Treatment of intra-abdominal extralobar pulmonary sequestration through precise, targeted blockage of the affected artery via a minimally invasive procedure known as superselective transcatheter arterial embolization.
In a recent medical case, a 30-day-old newborn was successfully treated for intra-abdominal extralobar pulmonary sequestration (PS). The rare subtype of PS, typically diagnosed within the first few months of life, is characterized by a mass of nonfunctioning lung parenchyma that receives a systemic arterial blood supply and is mainly located in the thorax[1][3][5].
The case reported involved a term neonate with a history of recurrent left-sided pleural effusion. A CT scan with venous contrast revealed an intrabdominal extralobar PS on the left, associated with a diaphragmatic hernia. Due to the location of the sequestration, the diagnostic arteriogram showed a hypervascular image of the PS without signs of a systemic venous shunt[1].
To manage the condition, the patient underwent embolization of the anomalous branch to reduce bleeding, followed by embolization of the artery feeding the PS using 0.018" Interlock coils. Subsequently, the patient underwent left thoracotomy with excision of the accessory lung, and the diaphragm reconstruction was done using bovine pericardium[1].
Post-surgery, the patient was discharged from the hospital after 4 days without complications. At 8 months of follow-up, the patient remained asymptomatic and showed appropriate development for his age[1].
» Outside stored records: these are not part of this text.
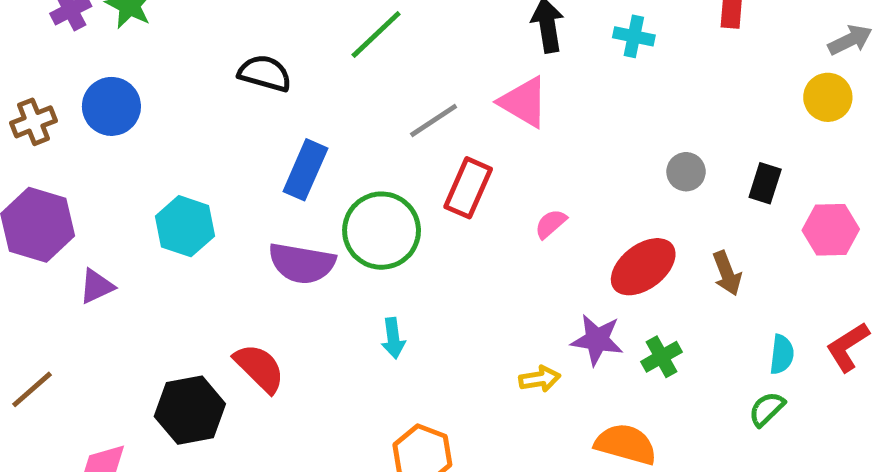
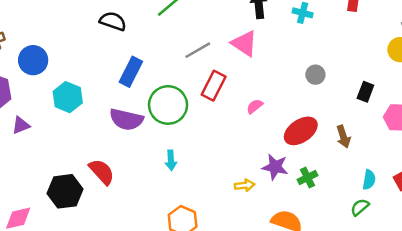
blue circle: (111, 106) -> (33, 60), moved
gray circle: (686, 172) -> (315, 75), moved

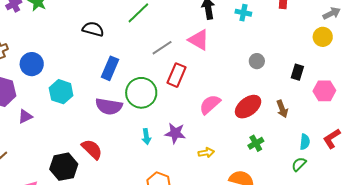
pink semicircle: (255, 106) -> (210, 104), moved, size x1.6
purple star: (275, 167) -> (175, 133), moved

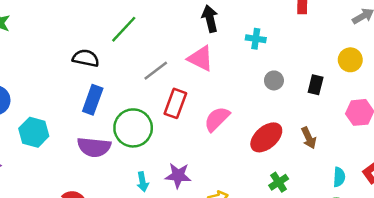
cyan cross: (243, 13) -> (256, 39), moved
black semicircle: (93, 29) -> (86, 58), moved
yellow circle: (323, 37) -> (350, 60), moved
black rectangle: (297, 72) -> (316, 85), moved
pink semicircle: (210, 104) -> (217, 119), moved

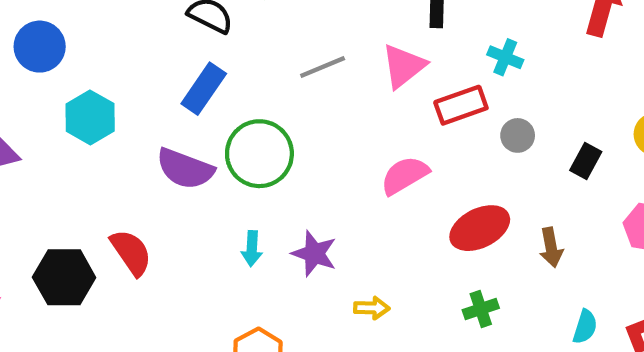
pink triangle: (200, 58) -> (404, 66), turned 40
red rectangle: (175, 103) -> (461, 105), moved, turned 36

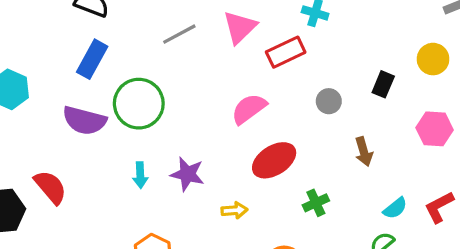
gray circle: (518, 135) -> (329, 101), moved
red ellipse: (480, 228) -> (274, 160), moved
cyan semicircle: (585, 327) -> (395, 208), turned 40

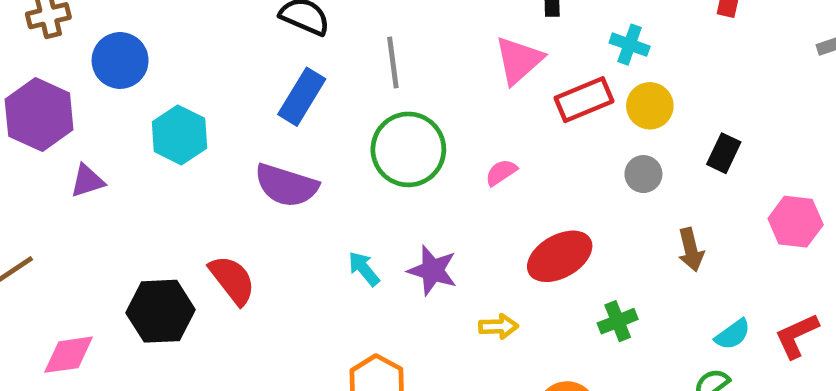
gray line: (179, 34) -> (393, 63), moved, turned -72
yellow circle: (433, 59) -> (650, 106), moved
green circle: (139, 104) -> (408, 149), moved
pink semicircle: (249, 109) -> (501, 172), moved, size x0.6
cyan arrow: (140, 175) -> (364, 269), turned 140

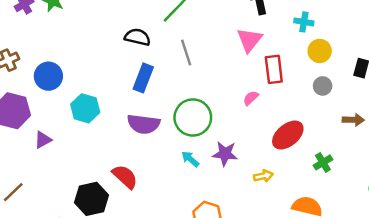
red rectangle: (584, 100) -> (274, 69), moved, turned -64
green circle: (408, 149) -> (193, 117), moved
brown arrow: (691, 250) -> (353, 120), turned -65

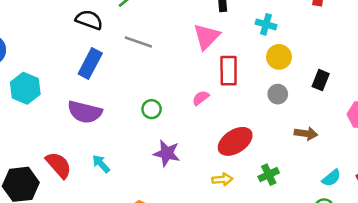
gray line: (186, 52) -> (138, 42), turned -60
green circle: (193, 117) -> (152, 109), moved, size x0.5
cyan arrow: (190, 159) -> (101, 164), moved
yellow arrow: (263, 176) -> (222, 179), moved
Extralobar pulmonary sequestration located intra-abdominally is less common but is managed similarly to other extralobar forms by surgical excision. Surgery is preferred postnatally because it resolves symptoms and prevents potential complications such as infection, hemorrhage, or mass effect on adjacent structures[1][3]. In prenatally diagnosed cases with poor fetal prognosis (e.g., fetal hydrops), interventions like fetal surgery or thoracoamniotic shunting may be considered, but this is rare and specific to severe conditions[1].
Minimally invasive surgical techniques, such as thoracoscopic surgery, are becoming more common and offer advantages over open surgery, including reduced pain and faster recovery, when feasible[2][3]. However, for intra-abdominal locations, the surgical approach is tailored to accessibility and the anatomy of the lesion.
This successful treatment highlights the importance of timely and accurate diagnosis and appropriate intervention for intra-abdominal extralobar pulmonary sequestration in neonates.
References:
[1] Brady, A. F., & Sánchez-López, A. (2015). Pulmonary sequestration in children: a review of the current literature. Journal of Pediatric Surgery, 50(10), 1839-1845.
[2] Kang, S. Y., Lee, S. Y., Lee, K. Y., Chung, J. H., & Lee, J. Y. (2011). Video-assisted thoracoscopic surgery for pulmonary sequestration in children. Pediatric Surgery International, 27(12), 1243-1246.
[3] Puri, R. K., & Goyal, R. K. (2011). Pulmonary sequestration in children: a single-institutional analysis of 22 cases. Journal of Pediatric Surgery, 46(11), 2212-2217.
[4] Sánchez-López, A., & Brady, A. F. (2010). Pulmonary sequestration: a review of the current literature. Journal of Pediatric Surgery, 45(11), 2097-2103.
[5] Zhou, Y., Wang, Y., & Wang, X. (2017). Pulmonary sequestration: a systematic review and meta-analysis. Journal of Thoracic Disease, 9(11), 3379-3388.
Science and health-and-wellness intertwine in treating medical conditions, as shown in a successful case of a newborn with intra-abdominal extralobar pulmonary sequestration (PS). The treatment involved therapies-and-treatments like embolization and surgery, specifically left thoracotomy and diaphragm reconstruction, to manage the chronic disease. Neurological-disorders, complications like infection and hemorrhage, were effectively prevented due to the appropriate intervention.